Washington, D.C. (April 12, 2023) – Blockchain Association announced today that it has filed an amicus brief in Van Loon v. Treasury regarding OFAC’s sanctions against the privacy-protecting software known as Tornado Cash. OFAC’s sanctions mark the first time that OFAC has attempted to sanction computer software, rather than the individuals or entities that misuse such tools. We argue that OFAC’s actions are unlawful, exceed their statutory authority, and are arbitrary and capricious, running contrary to the Constitution. Tornado Cash is simply a tool, a self-executing computer software protocol embedded on the Ethereum blockchain. Contrary to OFAC’s assertions, this software has no owner or operator, and it functions in an entirely decentralized manner. Like any tool – indeed, like the internet itself – Tornado Cash can be misused for illicit purposes, but it is used primarily for legitimate and socially valuable reasons. OFAC’s overreach has already had sweeping consequences, but if OFAC succeeds in this action against Tornado Cash, this overreach will be unprecedented – weakening the digital asset industry, jeopardizing law-abiding Americans’ right to financial privacy, and effecting a vast expansion of OFAC’s power without congressional involvement and outside the lawful notice and comment rulemaking process.

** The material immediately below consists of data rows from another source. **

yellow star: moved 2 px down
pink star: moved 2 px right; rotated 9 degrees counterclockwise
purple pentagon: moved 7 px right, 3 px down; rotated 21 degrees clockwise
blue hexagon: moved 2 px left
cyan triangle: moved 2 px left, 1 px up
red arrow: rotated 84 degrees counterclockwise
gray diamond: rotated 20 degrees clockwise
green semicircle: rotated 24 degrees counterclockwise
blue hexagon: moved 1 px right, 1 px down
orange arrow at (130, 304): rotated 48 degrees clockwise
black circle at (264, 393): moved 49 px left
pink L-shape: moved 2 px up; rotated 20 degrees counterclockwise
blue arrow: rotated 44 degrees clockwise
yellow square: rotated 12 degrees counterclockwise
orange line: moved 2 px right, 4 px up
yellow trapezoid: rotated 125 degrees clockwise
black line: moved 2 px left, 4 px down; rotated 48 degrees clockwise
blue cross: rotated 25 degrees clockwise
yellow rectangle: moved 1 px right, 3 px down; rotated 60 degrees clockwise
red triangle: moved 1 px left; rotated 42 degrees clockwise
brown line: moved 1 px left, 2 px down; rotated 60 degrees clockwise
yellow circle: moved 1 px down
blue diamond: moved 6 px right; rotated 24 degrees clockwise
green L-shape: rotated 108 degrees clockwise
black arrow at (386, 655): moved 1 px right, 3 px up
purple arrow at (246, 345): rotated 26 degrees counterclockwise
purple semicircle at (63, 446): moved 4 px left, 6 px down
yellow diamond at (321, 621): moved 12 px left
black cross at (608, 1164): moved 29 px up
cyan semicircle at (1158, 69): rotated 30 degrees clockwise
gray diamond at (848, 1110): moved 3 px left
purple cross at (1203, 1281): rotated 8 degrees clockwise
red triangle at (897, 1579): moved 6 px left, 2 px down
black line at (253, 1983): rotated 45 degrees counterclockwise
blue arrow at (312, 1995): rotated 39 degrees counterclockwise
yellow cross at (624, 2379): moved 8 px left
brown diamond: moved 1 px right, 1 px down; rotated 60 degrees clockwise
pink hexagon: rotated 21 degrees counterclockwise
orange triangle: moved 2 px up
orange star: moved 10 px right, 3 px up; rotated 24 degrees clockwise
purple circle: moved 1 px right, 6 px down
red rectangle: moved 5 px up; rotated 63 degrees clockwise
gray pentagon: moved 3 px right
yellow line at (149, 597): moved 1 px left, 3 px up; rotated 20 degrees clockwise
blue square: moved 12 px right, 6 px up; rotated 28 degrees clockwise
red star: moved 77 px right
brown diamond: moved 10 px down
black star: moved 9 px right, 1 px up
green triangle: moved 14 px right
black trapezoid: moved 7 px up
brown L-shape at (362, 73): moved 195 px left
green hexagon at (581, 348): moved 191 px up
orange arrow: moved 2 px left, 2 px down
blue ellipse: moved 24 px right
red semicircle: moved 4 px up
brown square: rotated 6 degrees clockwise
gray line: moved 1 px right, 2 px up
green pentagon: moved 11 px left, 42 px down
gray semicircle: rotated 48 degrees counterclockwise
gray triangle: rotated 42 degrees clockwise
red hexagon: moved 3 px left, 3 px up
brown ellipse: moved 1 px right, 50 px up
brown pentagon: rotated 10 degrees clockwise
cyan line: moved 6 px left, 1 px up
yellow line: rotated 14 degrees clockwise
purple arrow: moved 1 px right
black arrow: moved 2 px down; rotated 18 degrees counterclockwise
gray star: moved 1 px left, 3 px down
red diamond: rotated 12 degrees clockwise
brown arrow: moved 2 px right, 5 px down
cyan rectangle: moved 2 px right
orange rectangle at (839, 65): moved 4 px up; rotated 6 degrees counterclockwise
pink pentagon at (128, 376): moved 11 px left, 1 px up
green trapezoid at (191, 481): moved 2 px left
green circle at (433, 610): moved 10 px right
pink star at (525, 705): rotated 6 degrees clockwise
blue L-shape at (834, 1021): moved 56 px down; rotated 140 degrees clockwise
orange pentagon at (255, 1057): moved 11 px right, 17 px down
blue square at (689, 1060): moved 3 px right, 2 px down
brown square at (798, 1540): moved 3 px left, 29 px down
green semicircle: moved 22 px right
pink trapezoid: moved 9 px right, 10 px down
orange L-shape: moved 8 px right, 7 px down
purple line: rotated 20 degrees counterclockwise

The following statement is attributed to Kristin Smith, Blockchain Association CEO:
“We urge OFAC to see Tornado Cash for what it is: an autonomous, decentralized software program that supports the right to privacy, rather than a tool that is de facto illegal simply because it can be used by anyone, including bad actors. A hammer is a tool, a car is a tool, indeed the internet itself could be considered a tool. Ordinarily, OFAC would not consider sanctioning neutral tools used by some people for illicit activities, it would sanction the people committing those activities. The same perspective should apply to OFAC’s action against Tornado Cash.”